The U.S. Department of Agriculture’s (USDA) MyPlate illustrates how to incorporate five food groups – fruits, vegetables, grains, dairy and protein foods – to help create a balanced diet.
The Dietary Guidelines for Americans, 2010 recommend 1,600 to 2,400 calories per day for adult women and 2,000 to 3,200 calories per day for adult men, depending on a variety of factors, including age, gender, weight and physical activity level. Your own daily values may be higher or lower depending on your calorie needs.*
*The information presented is neither a diet plan nor a substitute for personal health advice from your doctor. These tips are not affiliated with any health program. The MyPlate program is developed by USDA. USDA does not endorse any products, services or organizations.
Your Daily Goals
Today's dietary guidelines refer to your overall pattern of eating. For instance, the guideline for adults to consume between 20% and 35% of calories from fat applies to your calorie intake for the whole day, not from a single meal or ingredient. So, if your goal is to consume no more than 30% of calories from fat and you went over that at breakfast, it's OK. Just balance it out with a lower-fat lunch or dinner. Keep an eye on your overall daily intake, and you’ll maintain balance.

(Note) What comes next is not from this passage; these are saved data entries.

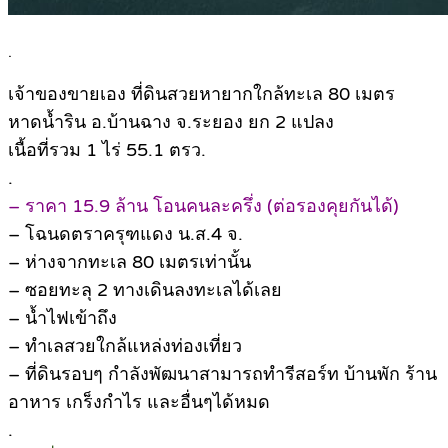
.
เจ้าของขายเอง ที่ดินสวยหายากใกล้ทะเล 80 เมตร
หาดน้ำริน อ.บ้านฉาง จ.ระยอง ยก 2 แปลง
เนื้อที่รวม 1 ไร่ 55.1 ตรว.
.
– ราคา 15.9 ล้าน โอนคนละครึ่ง (ต่อรองคุยกันได้)
– โฉนดตราครุฑแดง น.ส.4 จ.
– ห่างจากทะเล 80 เมตรเท่านั้น
– ซอยทะลุ 2 ทางเดินลงทะเลได้เลย
– น้ำไฟเข้าถึง
– ทำเลสวยใกล้แหล่งท่องเที่ยว
– ที่ดินรอบๆ กำลังพัฒนาสามารถทำรีสอร์ท บ้านพัก ร้าน
อาหาร เกร็งกำไร และอื่นๆได้หมด
.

If you’re balancing calories, small steps can add up to real savings while enjoying foods and beverages. Love our fries? Try a small order of French fries instead of a medium. For variety, consider your choices such as a side salad, apple slices or French fries.
Variety keeps things interesting
Our bodies gather different nutrients from different foods. So change things up! If you usually have a Big Mac for lunch, try a Premium Southwest Salad with Grilled Chicken next time. Substitute Apple Slices for the fries. Order milk one day, orange juice the next. Try a Fruit ‘N Yogurt Parfait for breakfast. Since 2004, McDonald’s has been an active member of Produce for Better Health Foundation, working together to raise awareness about the importance of eating more fruits and vegetables.